Couldn’t run the cotton gin any more and with the hospital bills and all, they
lost everything.
That was when he
decided to sell Wrigley’s chewing gum in Mexico. Apparently chewing gum had just been invented and they
weren’t selling it in Mexico quite yet and it was right across the border from
Texas. Ida said, “My daddy was an entrepreneur. Nothing was going to stop him.

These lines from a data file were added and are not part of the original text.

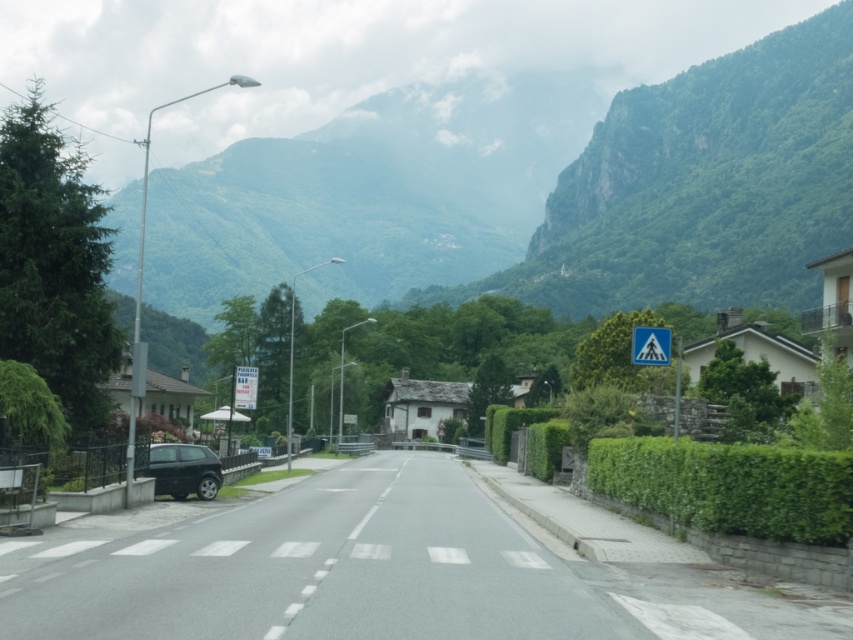 Question: Does shiny black car at lower left lie in front of white plastic pedestrian crossing sign at right?

Choices:
 (A) yes
 (B) no

Answer: (B)

Question: Among these points, which one is farthest from the camera?

Choices:
 (A) (210, 470)
 (B) (718, 205)
 (C) (648, 344)
 (D) (256, 371)

Answer: (B)

Question: Can you confirm if green rocky mountain at upper center is smaller than white plastic sign at left?

Choices:
 (A) yes
 (B) no

Answer: (B)

Question: Estimate the real-world distances between objects in this image. Which object is closer to the green rocky mountain at upper center?

Choices:
 (A) shiny black car at lower left
 (B) white plastic pedestrian crossing sign at right
 (C) white plastic sign at left

Answer: (C)

Question: In this image, where is green rocky mountain at upper center located relative to white plastic pedestrian crossing sign at right?

Choices:
 (A) right
 (B) left

Answer: (A)

Question: Which of the following is the closest to the observer?

Choices:
 (A) (599, 280)
 (B) (148, 474)
 (C) (653, 337)
 (D) (242, 396)

Answer: (C) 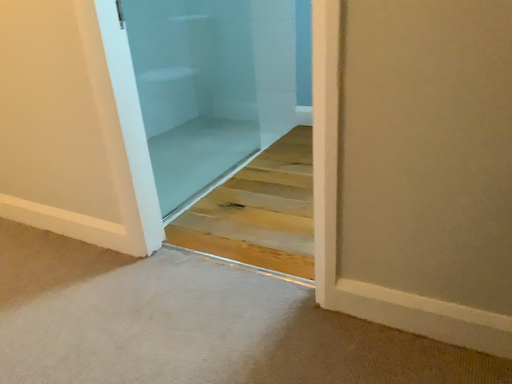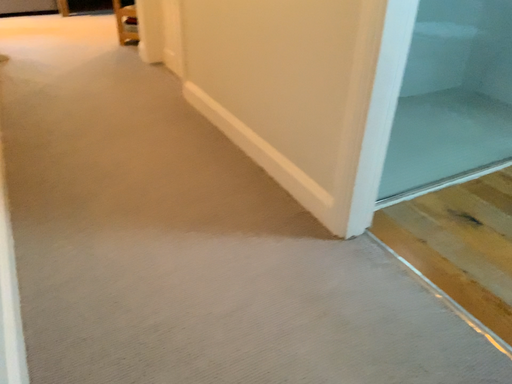 Question: How did the camera likely rotate when shooting the video?

Choices:
 (A) rotated right
 (B) rotated left

Answer: (B) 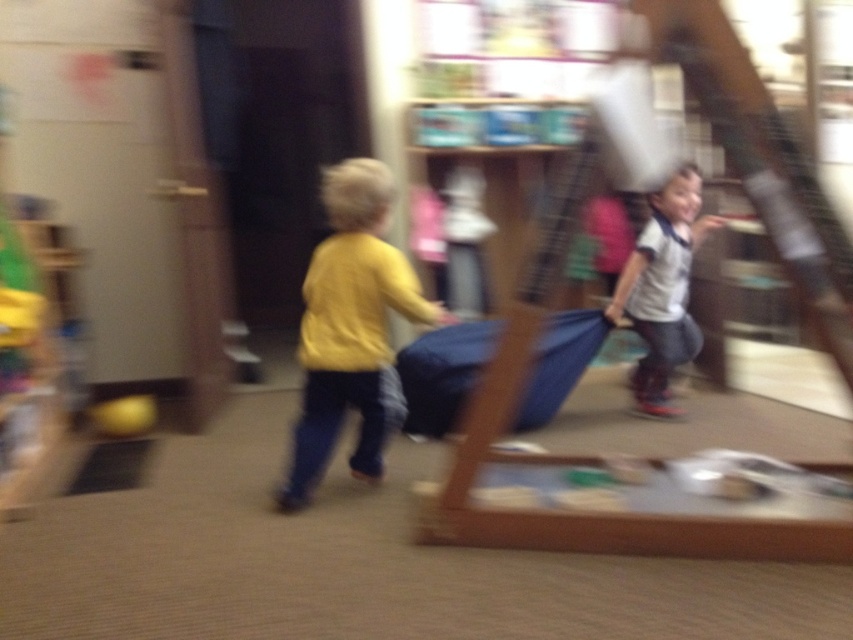 Consider the image. You are a photographer who just took a photo of two children in a playroom. In the image, you notice the yellow matte shirt at left and the white matte shirt at right. Based on the scene description, which child is taller?

The yellow matte shirt at left is taller than the white matte shirt at right, so the child wearing the yellow matte shirt at left is taller. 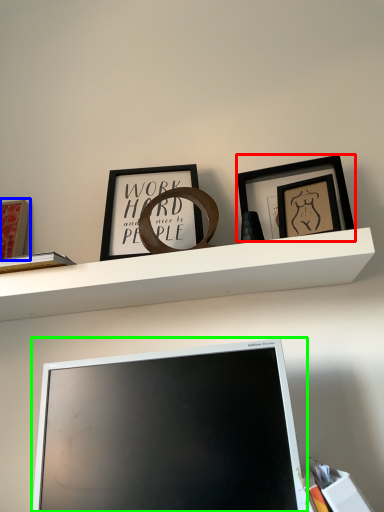 Question: Based on their relative distances, which object is farther from picture frame (highlighted by a red box)? Choose from picture frame (highlighted by a blue box) and computer monitor (highlighted by a green box).

Choices:
 (A) picture frame
 (B) computer monitor

Answer: (A) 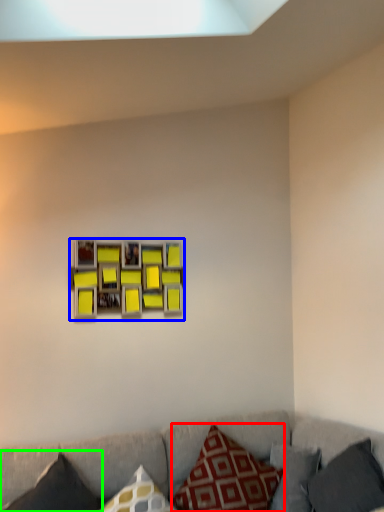 Question: Which object is the farthest from pillow (highlighted by a red box)? Choose among these: picture frame (highlighted by a blue box) or pillow (highlighted by a green box).

Choices:
 (A) picture frame
 (B) pillow

Answer: (A)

Maybe that’s where I get it.”
You would think
that growing up in south Texas in the 1920’s Ida would have some racist ideas,
yet she doesn’t have a racist bone in her 92 year old body. You see her father was an immigrant
farmer from Germany at the turn of the century. He worked in the fields with
former slaves and those slaves taught her father to speak English. “My daddy
wouldn’t have tolerated racism! You don’t show hatred to folks that are kind!” And Ida returns that sort of kindness
and acceptance to all that she meets.
Early on in Ida’s acting
career she was in the film “Vegas in Space” which consisted of an all gay cast
except for yup, you guessed it! Ida Lee as “women at party”. She talks about how honored she was
that these kind and talented men not just allowed her, but welcomed her into
the cast. The night of the premier Ida arrived in a limousine with a somewhat
more conservative friend. When the movie was over and the credits rolled the
man who had been seated in front of them rose to his feet applauding
enthusiastically, wearing nothing but a pair of black leather chaps. Ida’s
companion looked at her in shock.
Ida just looked at her friend and said, “Well, I guess he enjoyed the
film!”
Ida told me these
stories one night when we were the only two who showed up for our writing
group. She had brought yet another
chapter of her memoir to share. As she said, “Hell! I better write it down
before I forget it!”
I walked Ida to
her car, Ida said, “See you next week sweetie. I have company coming, but I
think they’ll be gone by Tuesday.”
“God willing Ida.
God willing,” I said meaning hopefully her company wouldn’t overstay their
welcome.
“What?! You think
I’m gonna die before then?! I told you, I got company coming. Got no time for
that!” she said with a grin as she climbed behind the wheel of her car and
drove off.
Ida has taken a
ride on the Orient Express and taken a slow boat to China. She has been to
nearly 40 countries.
This year on her
92nd birthday Ida went on a cruise to Alaska and went spent a day on
a crab fishing boat. Crab fishing is considered the most dangerous profession
of in the world. I scolded her and
said, “Ida! What in the world were you thinking? That’s incredibly dangerous!”
She responded,
“Well I guess I was thinking I may not make it to 93 so if I want to go crab
fishing I better go now!”
Her name is Ida
Lee and I am honored that she is my friend. She’s lived through prohibition,
the civil rights movement and several wars. And more than 80 years ago she
climbed a tree in her front yard in south Texas and was able to see the creek
miles away. Ida wasn’t afraid of
falling. She had too much to see, and she still does.
Knowing Ida has changed
me and challenged me. Challenged me as I now challenge you. To find your tree.
And climb it. Climb it to the very top and look off into the horizon see your
dreams. And dreams are not seen with the eye. But with your heart. I have learned that from my friend…my
friend, Ida Lee.
I love you and I love me some Ida Lee. Thank you for sharing your beautiful writing with the world.